Turns out, puberty could be to blame for why college students don’t love waking up for 7 a.m. classes.
According to a recent study, college students learn best when they’re at their optimal state of alertness, which is usually at 10 a.m. Even so, Cal Poly begins many of its classes at 7 a.m. This spring quarter, Cal Poly held 55 7 a.m. classes compared to 77 during Spring 2016, Associate Registrar Susan Olivas said in an email to Mustang News.
According to Olivas, classes are scheduled at 7 a.m. to accommodate as many as possible.
Study stats
Researchers Mariah Evans and Jonathan Kelley from University of Nevada, Reno and Paul Kelley from Open University in the United Kingdom found out why 10 a.m. is the sweet spot.

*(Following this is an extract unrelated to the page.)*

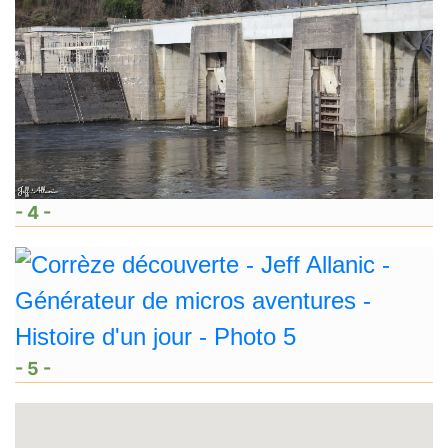
- 4 -
- 5 -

Their study concluded that biological changes that occur during adolescent years contribute to the shift in college students’ sleeping schedules.
“The crux of the matter in the temporal misalignment problem is that biological changes beginning in puberty shift wake and sleep times two to three hours later in the day,” the researchers said in their study.
Those biological changes involve melatonin, the hormone responsible for the onset of sleepiness. When an adolescent goes through puberty, melatonin’s release is delayed. With this prolonged onset, adolescents are more likely to stay up later because drowsiness hasn’t kicked in.
According to the study, the two- to three-hour delay of melatonin reaches its peak at 19 years old and doesn’t “revert” to a previous pattern until the mid-20s, the researchers wrote, citing a study from 2004.
“If you’re an adolescent, your sleep wake cycle is shifted relative to the rest of humanity with the exception of infants [and seniors],” psychology and child development professor Gary Laver said.
Because college students tend to stay awake in the later hours, it means they go to bed later. In turn, they need more time to sleep before their 7 a.m. class. Even so, the California State University (CSU) system does not have a policy regarding class start times, according to CSU spokeswoman Elizabeth Chapin.
Cal Poly has a history of holding classes at 7 a.m. dating back to the 1980s, and possibly before, Olivas said.
Amid the absence of a time-sensitive schedule for classes, the 190 students surveyed in the study reported feeling at their best around 10 a.m. From that hour on, their optimal functioning points stay positive as the clock ticks into the afternoon. But, when the evening hours creep up, students reported a decline in their performance at 9 p.m. and 10 p.m. They reported feeling even worse as the time approaches midnight and a further decline after 2 a.m.
Even so, the delay in melatonin could leave students wide awake even after their first signs of decline at 9 p.m.
Does that mean students learn better even at 9 p.m. or 10 p.m. at night when they’re supposedly up and about?
Not necessarily.
“Alertness depends on homeostatic pressure, which is a linear function that says, ‘The longer you’ve been awake, the more tired you are,’” assistant professor of psychology and child development Kelly Bennion said. “That said, having late night classes is not best for students.”
Generally speaking, a 24-hour day consists of 16 hours awake and eight hours asleep, according to Laver.
For college students, 24-hour days look only slightly different from their younger and older counterparts because they start later. That is, provided they’re waking up at later times.
Their days might start at 9 a.m. on the weekend if they go to sleep at 1 a.m. Even so, they still follow the 24-hour day like the person who wakes up at 6 a.m. and goes to sleep at 10 p.m
“College students are in a completely different time zone than older adults,” Bennion said. “I tell parents that it shouldn’t be any surprise that their teenager is grumpy at 6 a.m.”
Bennion said considering the hours in which college students go to sleep, beginning class at 9 a.m. would be an optimal starting time.